Она смущенно покачала головой:
– Нет.
Я был уверен, что она солгала, но не стал настаивать, так как слишком ясно представлял, что с ней могло случиться: брачные планы расстроились, и она, вместо того, чтобы убиваться, решила наняться в экипажные девицы.
Ничего не скажешь, прекрасный способ отомстить мужчине!
– Вы, конечно же, понимаете, сколь велика ответственность. На «Даннибруке» служат двадцать три офицера, и вы будете на корабле единственной женщиной. Ваше присутствие жизненно необходимо для успеха путешествия. Ясно?
– Да, – вполголоса ответила она.
– Ну и прекрасно. Прибыв на место назначения, вы можете остаться с тем же экипажем, попросить перевода на другой корабль или даже уволиться. Силой мы женщин не удерживаем. Но восемь месяцев вы должны быть для двадцати трех мужчин матерью, женой и любовницей. Работа вас по-прежнему интересует?
– Нет ничего более желанного для меня, – ответила она.
– Я сообщу вам завтра утром, мисс Тайлер. А пока я обязан рассмотреть и другие прошения о приеме на службу.
На ее лице возникло паническое выражение.
– Доктор Харпер, для меня очень важно получить это место!
Я по-отечески улыбнулся и выпроводил ее, пообещав сделать все, что в моих силах, и продолжил прием.
Явились девицы всех обличий, габаритов и форм. Дородная мамаша-землянка нордического типа и угловатая, сорокалетняя, ненасытная в своей жажде развлечений девчонка. Обычный набор портовых девиц, вечно ищущих работу. Неряхи и чистюли, худышки и толстушки. За день через мой кабинет прошло не менее пятидесяти женщин. Но мысль моя постоянно возвращалась к первой кандидатке, к Еве Тайлер. Я еще никогда не видел экипажной девицы такого типа: она выглядела как девушка из приличной семьи, всеобщая любимица. Я никак не мог представить ее в сладострастных лапах двадцати трех астронавтов…
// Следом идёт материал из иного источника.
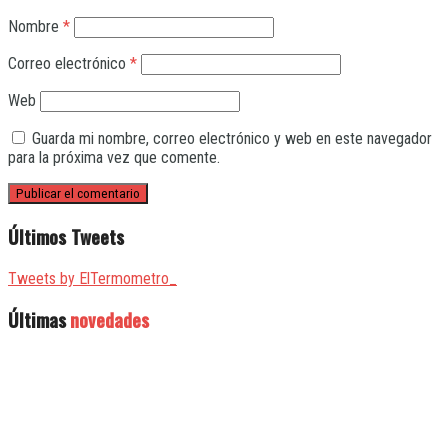
Nombre
*
Correo electrónico
*
Web
Guarda mi nombre, correo electrónico y web en este navegador
para la próxima vez que comente.
Últimos Tweets
Tweets by ElTermometro_
Últimas
novedades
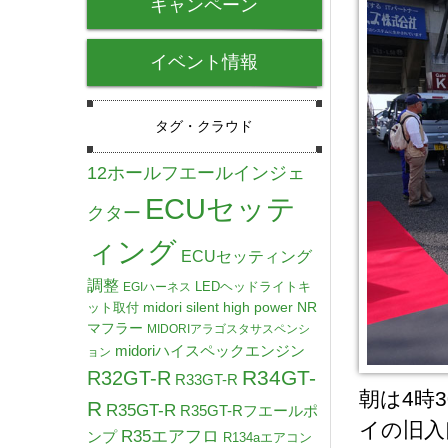
キャンペーン
イベント情報
タグ・クラウド
12ホールフエールインジェ
ECUセッテ
クター
ィング
ECUセッティング
調整
LEDヘッドライトキ
EGIハーネス
midori silent high power NR
ット取付
マフラー
MIDORIアラゴスタサスペンシ
midoriハイスペックエンジン
ョン
R34GT-
R32GT-R
R33GT-R
朝は4時
R
R35GT-R
R35GT-Rフエールポ
イの旧入
R35エアフロ
ンプ
R134aエアコン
В конце концов я отбросил сомнения: в ее возрасте знают, что делают, а в мои обязанности не входили заботы о ее целомудрии. Девушка излучала обаяние, обладала приятной внешностью, хотела лететь. Прочь раздумья!
Мы предоставили Еве каюту с двуспальной кроватью и иллюминатором, чтобы романтики могли вволю насладиться красотами космоса. Она привела ее в порядок – каюта не использовалась три года: повесила занавески, добыла на камбузе банки с цветами. Казалось, что Ева с успехом справится и с остальными своими обязанностями. Но как же жестоко я ошибался!
К концу вторых суток я подметил нервное напряжение у Конфуцци, Леонардо и Маршалла. У меня был громадный запас транквилизаторов, но лучшим из них, на мой взгляд, стала бы женская нежность. Поэтому я посоветовал им поменять расписание и вступить в общение с нашей новой экипажной девицей. Каждый из них для виду упирался, якобы не желая идти прежде друзей, и поскольку их споры не прекращались, я посоветовал им вытянуть жребий. Выиграл Маршалл, который без промедления направился в каюту экипажной девицы. Через пять минут он вернулся.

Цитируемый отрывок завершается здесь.